X = np.random.uniform(-1.5, 1.5, size=(200, 2))
y = (X[:,0] * X[:,1] > 0).astype(int)

def sigmoid(z):
    return 1 / (1 + np.exp(-z))

def train_nn(X, y, hidden=8, lr=0.5, iters=2000):
    m, n = X.shape
    W1 = np.random.randn(n, hidden) * 0.5
    b1 = np.zeros(hidden)
    W2 = np.random.randn(hidden, 1) * 0.5
    b2 = np.zeros(1)
    y = y.reshape(-1, 1)
    for _ in range(iters):
        z1 = X @ W1 + b1
        a1 = np.tanh(z1)
        z2 = a1 @ W2 + b2
        a2 = sigmoid(z2)
        dz2 = a2 - y
        dW2 = a1.T @ dz2 / m
        db2 = dz2.mean(axis=0)
        dz1 = dz2 @ W2.T * (1 - np.tanh(z1)**2)
        dW1 = X.T @ dz1 / m
        db1 = dz1.mean(axis=0)
        W1 -= lr * dW1
        b1 -= lr * db1
        W2 -= lr * dW2
        b2 -= lr * db2
    return W1, b1, W2, b2

W1, b1, W2, b2 = train_nn(X, y)


## Experiments


In [None]:
def predict(X):
    a1 = np.tanh(X @ W1 + b1)
    a2 = sigmoid(a1 @ W2 + b2)
    return (a2 > 0.5).astype(int).ravel()

preds = predict(X)
(preds == y).mean()


## Visualizations


In [None]:
plt.figure(figsize=(6,4))
plt.scatter(X[:,0], X[:,1], c=y, cmap="coolwarm", alpha=0.7)
plt.title("Nonlinear dataset")
plt.xlabel("x1")
plt.ylabel("x2")
plt.show()

grid_x1 = np.linspace(-1.5, 1.5, 120)
grid_x2 = np.linspace(-1.5, 1.5, 120)
xx1, xx2 = np.meshgrid(grid_x1, grid_x2)
grid = np.c_[xx1.ravel(), xx2.ravel()]
grid_preds = predict(grid).reshape(xx1.shape)
plt.figure(figsize=(6,4))
plt.contourf(xx1, xx2, grid_preds, levels=2, cmap="coolwarm", alpha=0.4)
plt.scatter(X[:,0], X[:,1], c=y, cmap="coolwarm", alpha=0.7)
plt.title("Neural network decision boundary")
plt.xlabel("x1")
plt.ylabel("x2")
plt.show()


## Takeaways
- Backprop efficiently computes gradients for all weights.
- Hidden layers enable nonlinear decision boundaries.

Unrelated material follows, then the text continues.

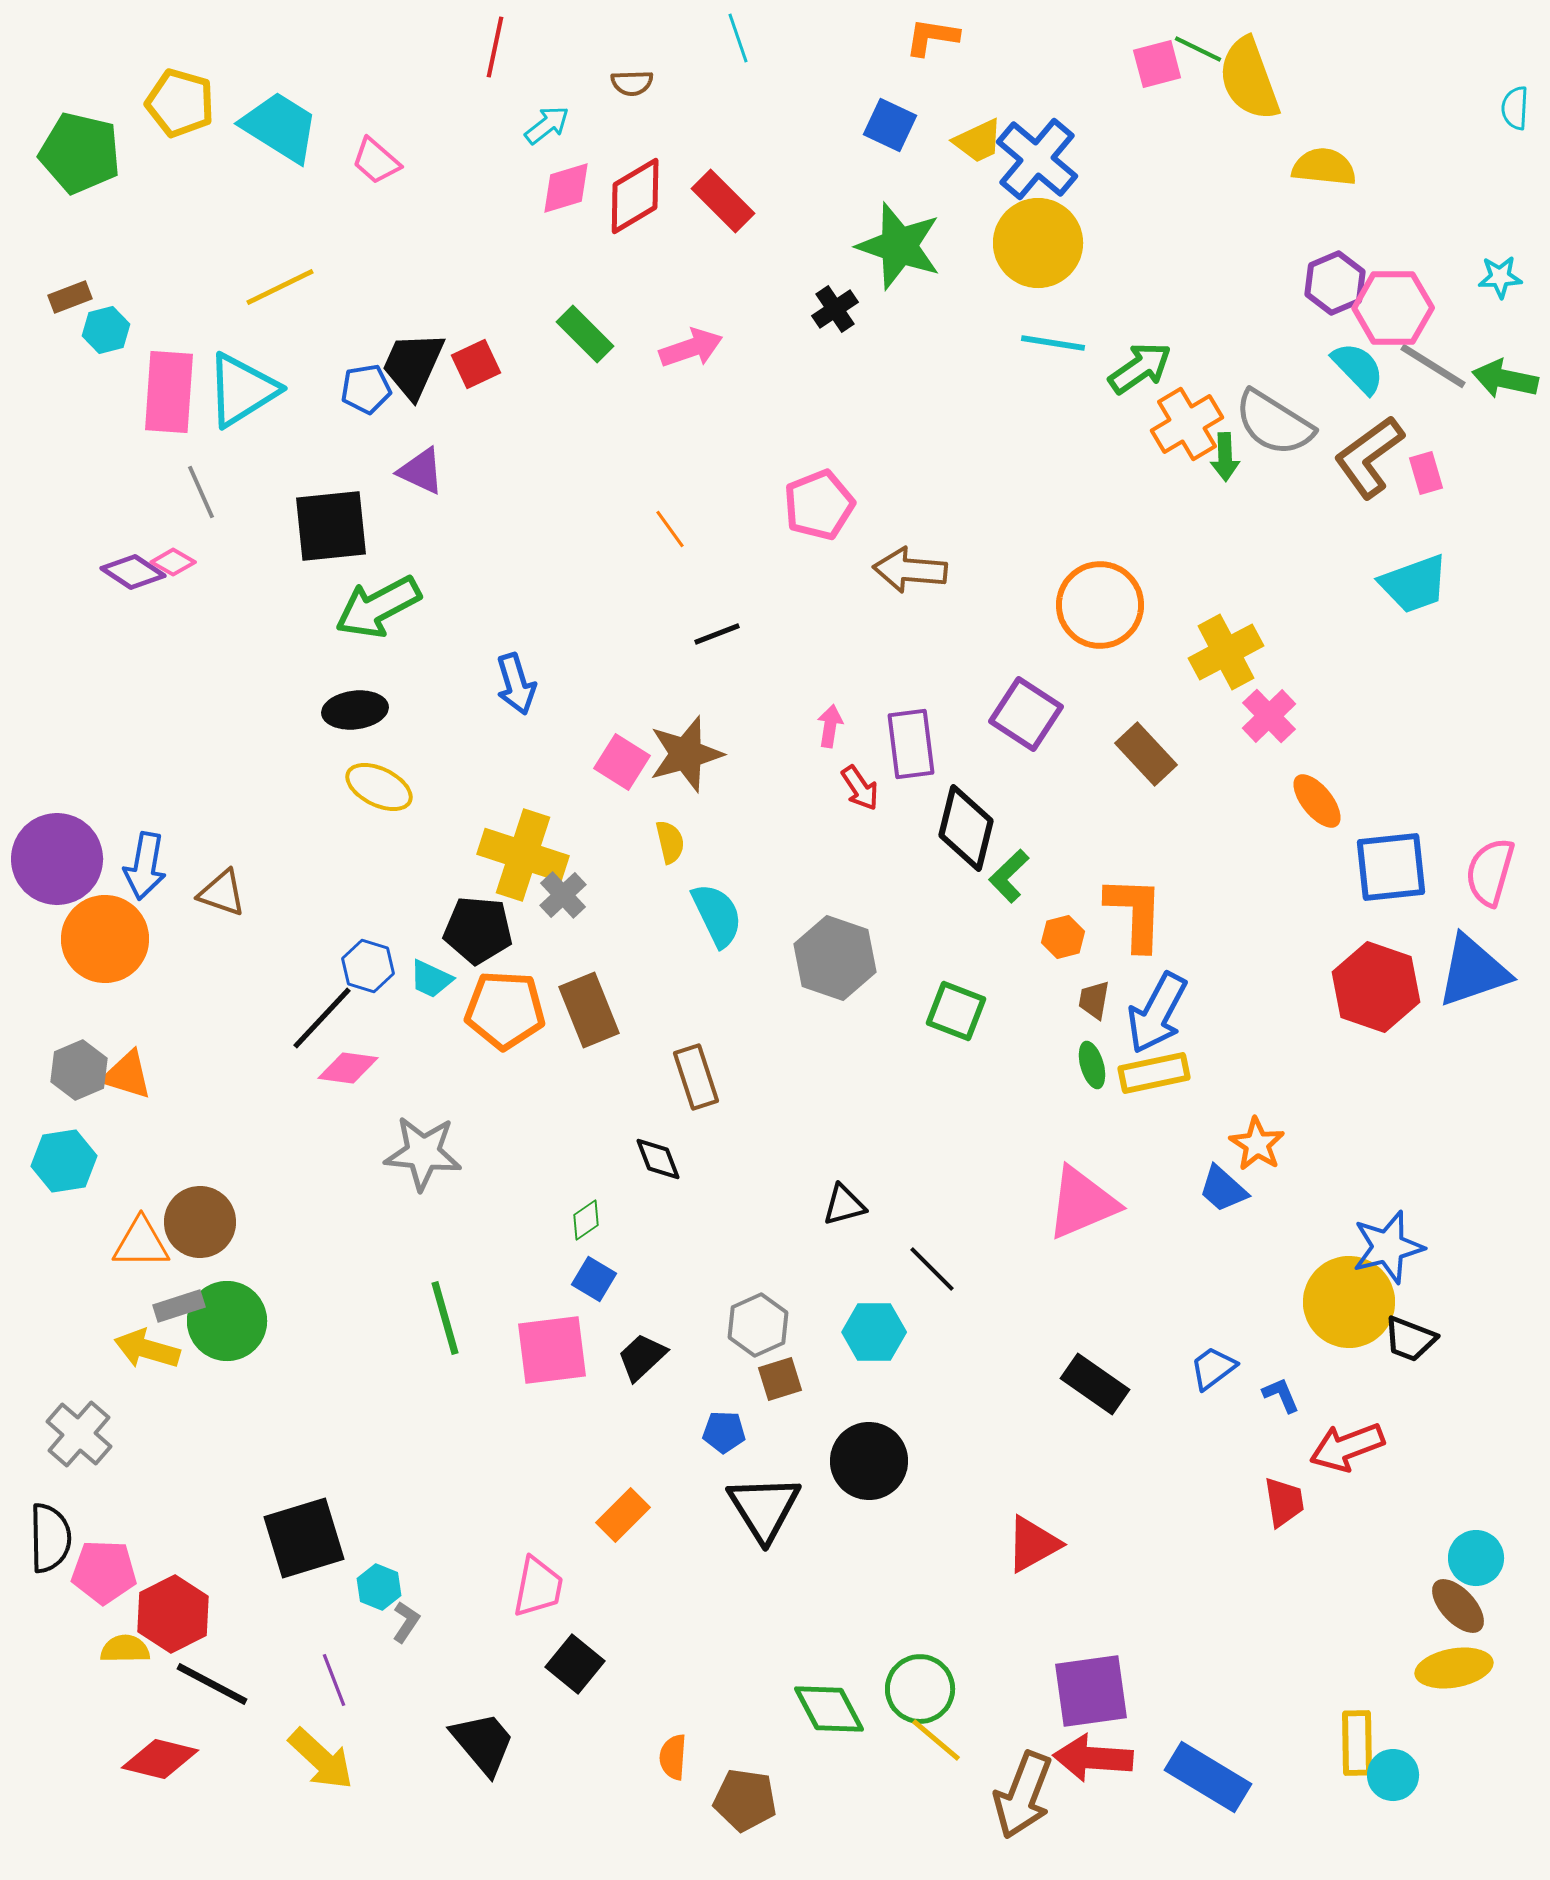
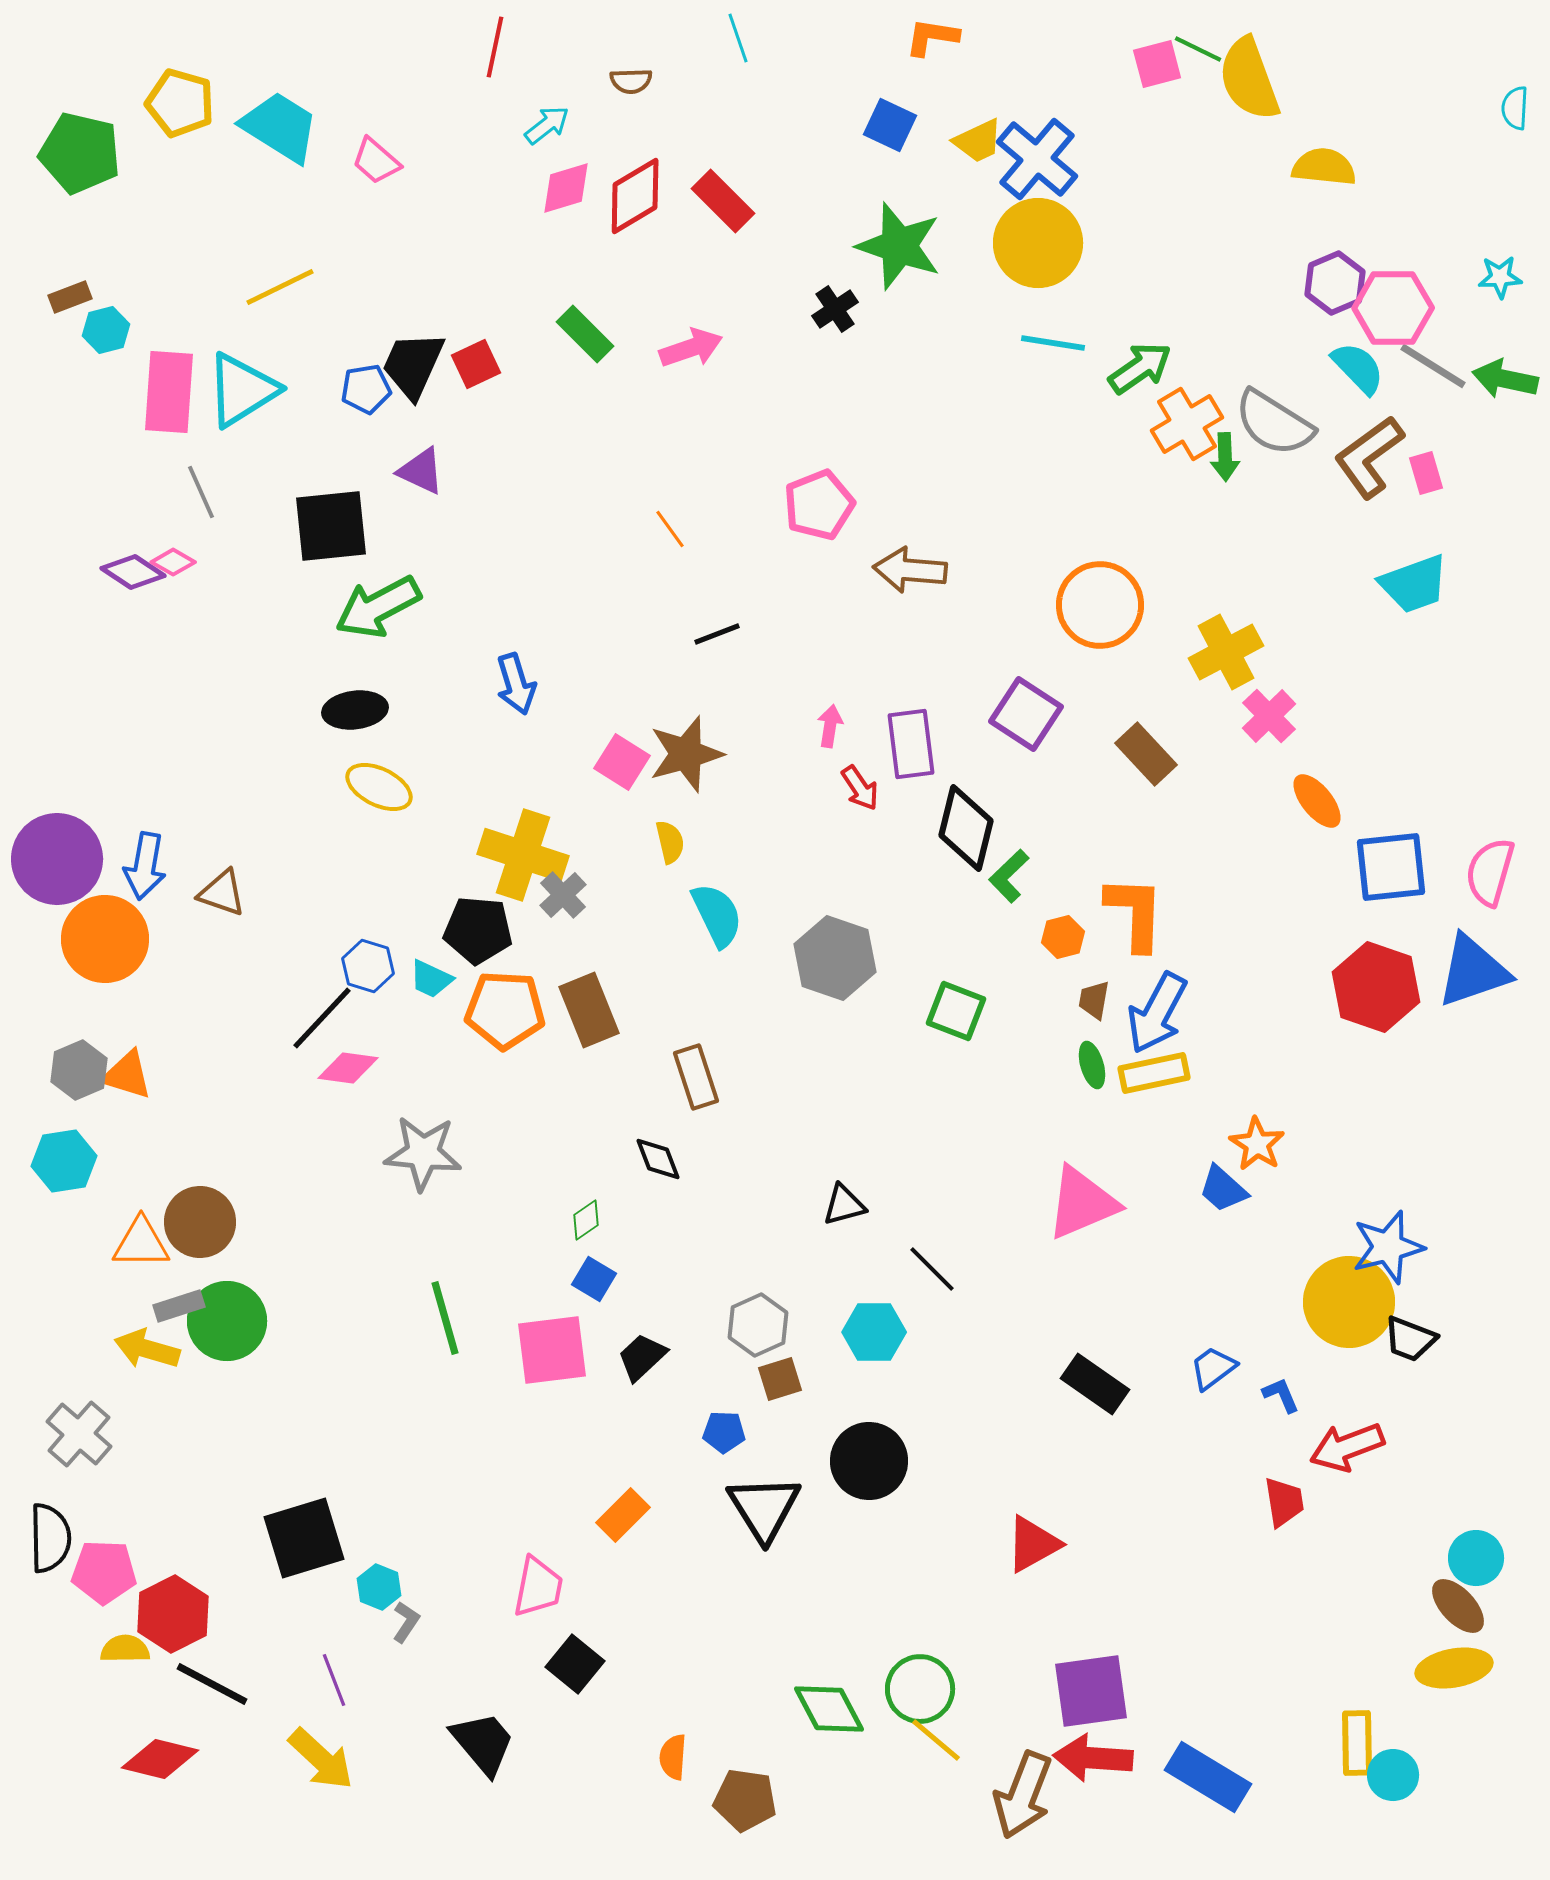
brown semicircle at (632, 83): moved 1 px left, 2 px up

## Explain it in an interview
- Explain the forward and backward pass in a simple neural network.
- Describe why activation functions are necessary.


## Exercises
- Try ReLU instead of tanh and compare performance.
- Increase hidden units and observe overfitting.
- Add L2 regularization to the loss.